In the present case, Cyfred did not move for joinder of the additional lot owners or seek to have the action dismissed for failure to join these additional landowners as indispensable parties. While Cyfred is correct in asserting that it may raise the issue of joinder of necessary parties on appeal, its failure to previously ask this court for joinder or a dismissal during its many appeals over the years raises serious concerns about timeliness. The untimely nature of Cyfred's request makes dismissal of the case for failure to join additional indispensable parties improper. Geisser, 513 F.2d at 872; Patterson, 390 U.S. at 110.
Moreover, neither party has indicated who the allegedly indispensable parties might be. Cyfred claims that there are fifty-one lots whose owners are not parties to the lawsuit, but it is unclear who those owners are or if they even exist. It may be that many of the remaining fifty-one lots were never sold, were abandoned, or were eventually occupied by squatters with no legal title. A bare allegation that there are fifty-one additional lots in the subdivision does not necessarily identify fifty-one additional plaintiffs who are indispensable. See Sac & Fox Nation of Mo. v. Norton, 240 F.3d 1250, 1259 (10th Cir. 2001) ("The key is whether the possibility of being subject to multiple obligations is real; an unsubstantiated or speculative risk will not satisfy the Rule 19(a) criteria.").
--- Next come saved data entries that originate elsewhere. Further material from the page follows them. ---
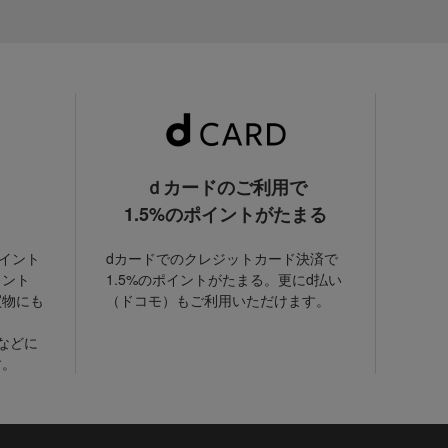
ｄカードのご利用で
1.5%のポイントがたまる
ポイント
dカードでのクレジットカード決済で
イント
1.5%のポイントがたまる。更にd払い
買物にも
（ドコモ）もご利用いただけます。
などに
す。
Because Cyfred's motion to dismiss for failure to join additional indispensable parties is unreasonably dilatory, it is foreclosed.
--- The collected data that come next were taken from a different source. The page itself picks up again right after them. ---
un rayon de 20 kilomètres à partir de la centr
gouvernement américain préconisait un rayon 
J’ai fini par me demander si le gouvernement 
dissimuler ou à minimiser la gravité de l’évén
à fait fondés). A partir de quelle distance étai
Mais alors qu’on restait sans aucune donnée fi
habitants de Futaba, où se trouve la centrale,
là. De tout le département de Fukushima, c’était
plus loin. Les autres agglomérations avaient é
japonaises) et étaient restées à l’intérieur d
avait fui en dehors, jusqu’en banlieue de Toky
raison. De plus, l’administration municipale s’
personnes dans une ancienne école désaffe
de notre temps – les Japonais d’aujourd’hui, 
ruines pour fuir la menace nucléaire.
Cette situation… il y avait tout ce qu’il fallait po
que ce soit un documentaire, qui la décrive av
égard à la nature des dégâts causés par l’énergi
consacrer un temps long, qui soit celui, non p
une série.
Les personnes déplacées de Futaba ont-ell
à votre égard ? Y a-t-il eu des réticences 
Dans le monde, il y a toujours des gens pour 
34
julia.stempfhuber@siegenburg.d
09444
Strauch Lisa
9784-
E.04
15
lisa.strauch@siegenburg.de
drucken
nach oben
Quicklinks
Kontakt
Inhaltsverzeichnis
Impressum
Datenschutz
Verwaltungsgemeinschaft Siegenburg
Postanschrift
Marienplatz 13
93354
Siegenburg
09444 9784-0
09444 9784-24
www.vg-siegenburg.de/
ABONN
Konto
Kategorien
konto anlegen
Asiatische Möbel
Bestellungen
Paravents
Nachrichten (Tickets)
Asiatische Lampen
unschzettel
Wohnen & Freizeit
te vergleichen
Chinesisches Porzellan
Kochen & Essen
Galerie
In its Appellant's Brief, Cyfred lists seventy-eight (78) names, claiming that each person has an interest in the outcome of the case. Appellant's Br. at 1-2. Thirty-eight of these named persons are plaintiffs in this case, and two were named twice. It is unclear what interests the remaining named persons have in this suit.
We hold that the May 29, 2009 Decision and Order to issue a writ of execution is an appealable order. Accordingly, the court has jurisdiction to hear this case. We AFFIRM the May 29, 2009 Decision and Order allowing the trial court to issue the writ of execution, finding that the trial court properly considered offsets due to Cyfred for the six judgment creditors even though the thirty-six other plaintiffs were not included in the Sewer Judgment. Furthermore, Cyfred's requests on appeal to add additional plaintiffs or to dismiss for failure to join indispensable parties are untimely and improper and therefore, DENIED.